Other examples and implementations are within the scope of the
disclosure and appended claims. For example, due to the nature of
software, functions described above can be implemented using
software executed by a processor, hardware, firmware, hardwiring,
or combinations of any of these. Features implementing functions
may also be physically located at various positions, including
being distributed such that portions of functions are implemented
at different physical locations. Also, as used herein, including in
the claims, "or" as used in a list of items (for example, a list of
items prefaced by a phrase such as "at least one of" or "one or
more of") indicates an inclusive list such that, for example, a
list of [at least one of A, B, or C] means A or B or C or AB or AC
or BC or ABC (i.e., A and B and C).
[0095] Embodiments of the present disclosure further include a
method of wireless communication in a network including
transmitting, by a first wireless communication device, a first
signal carrying a random access sequence and a data; and receiving,
by the first wireless communication device from a second wireless
communication device in response to the first signal, a second
signal.
[0096] The method further includes wherein the transmitting the
first signal includes multiplexing the random access sequence and
the data to produce a multiplexed signal; and transmitting the
multiplexed signal in a uplink (UL)-centric subframe. The method
further includes wherein the multiplexing is a time-division
multiplexing (TDM). The method further includes wherein the random
access sequence is transmitted in a central time duration of a UL
data portion of the subframe. The method further includes wherein
the multiplexing is a frequency-division multiplexing (FDM). The
method further includes wherein the data includes at least one of a
connection request, tracking area updated information, a scheduling
request, or an identifier (ID) that identifies the first wireless
communication device in the network, and wherein the second signal
includes at least one of a random access sequence ID of the random
access sequence, timing advance information, backoff information,
or a contention resolution. The method further includes wherein the
first signal is a UL-based mobility signal, wherein the data
includes an identifier (ID) that identifies the first wireless
communication device in the network, and wherein the second signal
includes at least one of an acknowledgement for the first signal or
paging information. The method further includes transmitting, by
the first wireless communication device, a UL-based mobility
reference signal; and receiving, by the first wireless
communication device from the second wireless communication device,
a third signal. The method further includes wherein the third
signal includes paging information and UL-based mobility reference
signal acknowledgment.
[0097] Embodiments of the present disclosure further include a
method of wireless communication in a network including receiving,
by a first wireless communication device from a second wireless
communication device, a first signal carrying a random access
sequence and a data; and transmitting, by the first wireless
communication device to the second wireless communication device in
response to the first signal, a second signal.
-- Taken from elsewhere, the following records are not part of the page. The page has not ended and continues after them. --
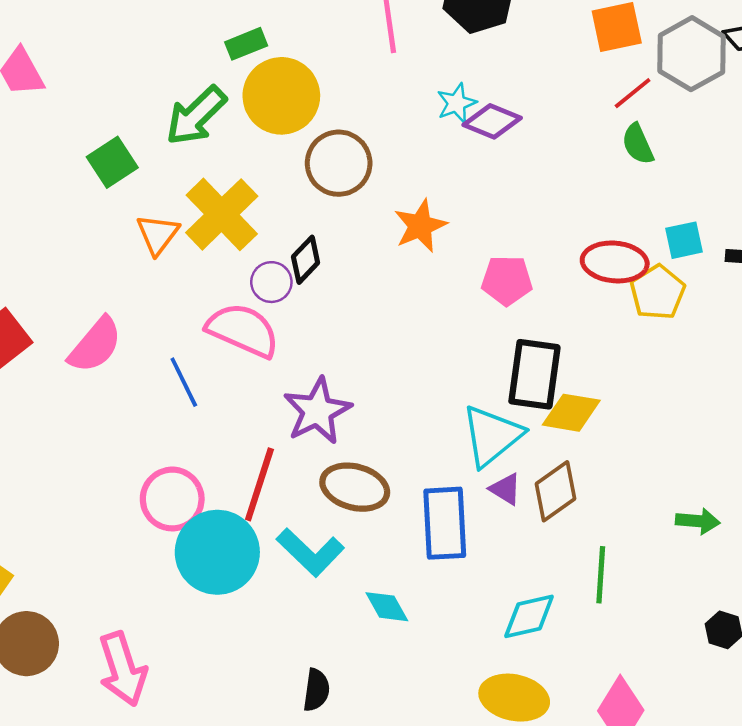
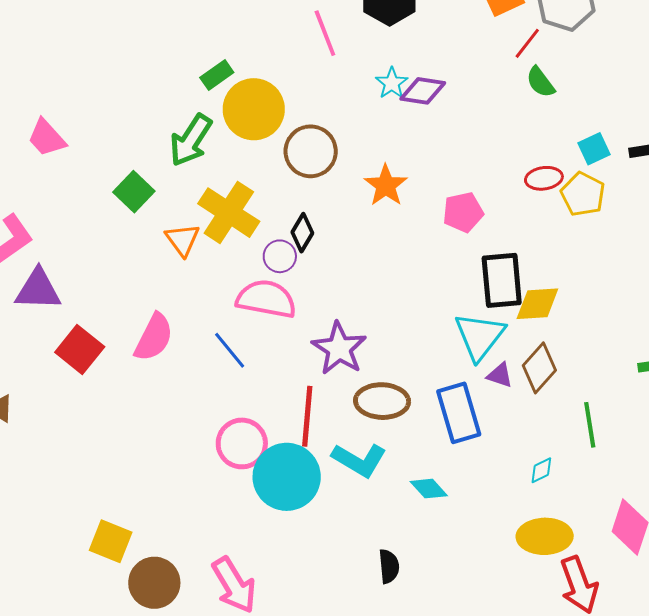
red ellipse: (615, 262) -> (544, 178), size x0.7
cyan diamond: (529, 616) -> (541, 470), size x0.6

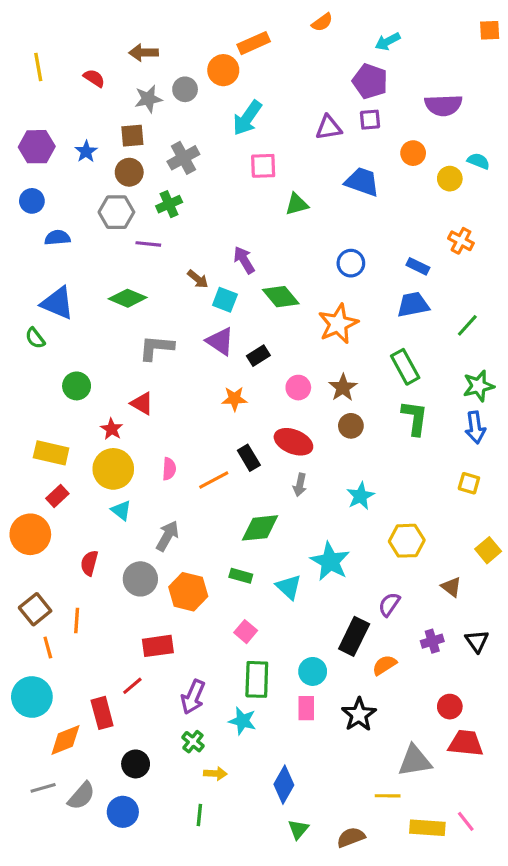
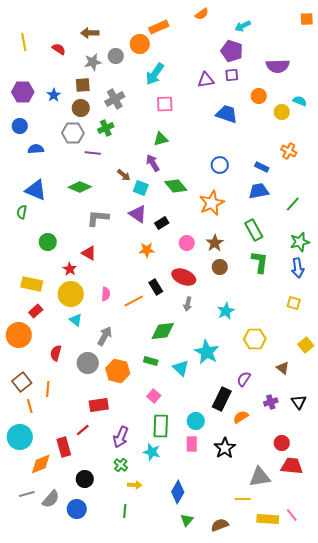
green triangle: (297, 204) -> (161, 139), moved
green semicircle: (35, 338) -> (22, 212), turned 48

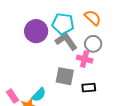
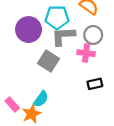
gray L-shape: (66, 41) -> (63, 36), turned -50
gray square: (65, 76) -> (49, 61), moved, turned 30

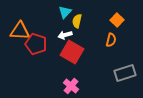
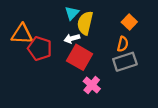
yellow semicircle: (77, 21) -> (85, 23), size x1.5
gray rectangle: (125, 73) -> (125, 62), moved
pink cross: (71, 86) -> (92, 85), moved

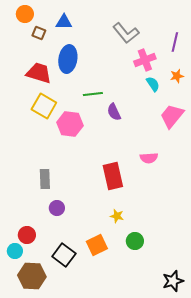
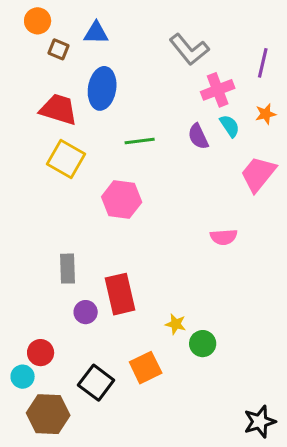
purple semicircle: (114, 112) -> (198, 136), moved
pink hexagon: (70, 124) -> (122, 199), moved
red rectangle: (113, 176) -> (120, 294), moved
green circle: (135, 241) -> (203, 344), moved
[0098] The method further includes transmitting, by the first
wireless communication device, at least a random access
configuration or a UL-based mobility configuration, wherein the
first signal is received according to the random access
configuration or the UL-based mobility configuration. The method
further includes wherein the random access configuration indicates
a physical random access channel including a first random access
portion and a first data portion, wherein the UL-based mobility
configuration indicates a physical UL measurement indication
channel including a second random access portion and a second data
portion, wherein the random access sequence is received in the
first random access portion or the second random access portion,
and wherein the data is received in the first data portion or the
second data portion. For some instances, the method further
includes configuring the random access configuration to include the
first random access portion and the first data portion and
configuring the UL-based mobility configuration to include the
second random access portion and the second data portion. The
method further includes wherein the data includes at least one of a
connection request, tracking area updated information, a scheduling
request, or an identifier (ID) that identifies the second wireless
communication device in the network, and wherein the second signal
includes at least one of a random access sequence ID of the random
access sequence, timing advance information, backoff information,
or a contention resolution. The method further includes wherein the
first signal is a UL-based mobility signal, wherein the data
includes an identifier (ID) that identifies the second wireless
communication device in the network, and wherein the second signal
includes at least one of an acknowledgement for the first signal or
paging information. The method further includes receiving, by the
first wireless communication device from the second wireless
communication device, a UL-based mobility reference signal; and
performing, by the first wireless communication device, mobility
management associated with the second wireless communication device
based on the first signal. The method further includes
transmitting, by the first wireless communication device to the
second wireless communication device, a third signal indicating
handover information for the second wireless communication device
based on the first signal.
[0099] Embodiments of the present disclosure further include an
apparatus including a transceiver configured to transmit a first
signal carrying a random access sequence and a data; and receive,
from a second wireless communication device in response to the
first signal, a second signal.
[0100] The apparatus further includes wherein the transceiver is
further configured to transmit the first signal by multiplexing the
random access sequence and the data to produce a multiplexed
signal; and transmitting the multiplexed signal in a uplink
(UL)-centric subframe. The apparatus further includes wherein the
multiplexing is a time-division multiplexing (TDM). The apparatus
further includes wherein the random access sequence is transmitted
in a central time duration of a UL data portion of the subframe.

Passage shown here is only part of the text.